发现连续的一段 $\left\lfloor\dfrac{n}{i}\right\rfloor$ 取值是一样的，而且取值最多只有 $2\sqrt{n}$ 种，考虑从这里入手，把连续的一段统一处理 .

当前段左端点 $l$ 可以通过上一段右端点加一得到，如何快速求右端点 $r$ ？给出结论是 $r = \left\lfloor\dfrac{n}{\left\lfloor\frac{n}{l}\right\rfloor}\right\rfloor$，证明如下：

对于 $\left\lfloor\frac{n}{x}\right\rfloor = k$，有 $n = xk + r(0\le r < x)$，可推导出不等式 $n\ge xk$，移项得 $x\le\left\lfloor\frac{n}{k}\right\rfloor$，此时 $x$ 最大为 $\left\lfloor\frac{n}{k}\right\rfloor$ .

当前块 $k = \left\lfloor\frac{n}{l}\right\rfloor$，所以右端点（最大值）取 $r = \left\lfloor\dfrac{n}{\left\lfloor\frac{n}{l}\right\rfloor}\right\rfloor$ .

$O(1)$ 跑到下一个块，最多 $2\sqrt{n}$ 个块，所以时间复杂度 $O(\sqrt{n})$，比较厉害 .

积性函数

给定数论函数 $f(x)$，如果对于任意一组互质的整数 $a, b$ 存在 $f(ab) = f(a)f(b)$，则称 $f(x)$ 为「积性函数」 .

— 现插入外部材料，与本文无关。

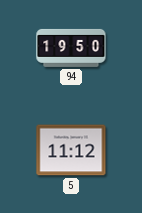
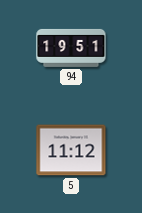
94: 19:50 -> 19:51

特别的，如果对于任何一组（不要求互质）整数 $a, b$ 都存在 $f(ab) = f(a)f(b)$，则称 $f(x)$ 为「完全积性函数」 .

比较常见的积性函数：

• $\varphi(x)$：欧拉函数 .
• $\sigma_{k}(x)$：约数函数，公式为 $\sigma_{k}(x) = \sum_{d\mid x}d^k$ . 为方便一般把 $\sigma_{0}(x)$ 简记为 $\tau$，把 $\sigma_{1}(x)$ 简记为 $\sigma(x)$ .
• $\mu(x)$：莫比乌斯函数，本文核心内容，放在下文写 .

比较常见的完全积性函数：

• $\epsilon(x) = [x = 1]$ .
• $\operatorname{id}_k(x)=x^k$，$\operatorname{id}_{1}(x)$ 通常简记作 $\operatorname{id}(x)$ .
• $1(x) = 1$ .

好像狄利克雷卷积会用，这里挂个名 .

线性筛任意积性函数

看名字就感觉很厉害！

所有积性函数都可以被线性筛，如果只求积性函数前缀和还有「杜教筛」这种复杂度低于线性的高级筛法 . 但没学，目前题也不用 .

注意到线性筛中所有数都只会被它的最小质因子筛到，那么所有只有一个质因子的数的函数值都可以基于积性函数「$f(ab) = f(a)f(b)$」这一性质进行处理 .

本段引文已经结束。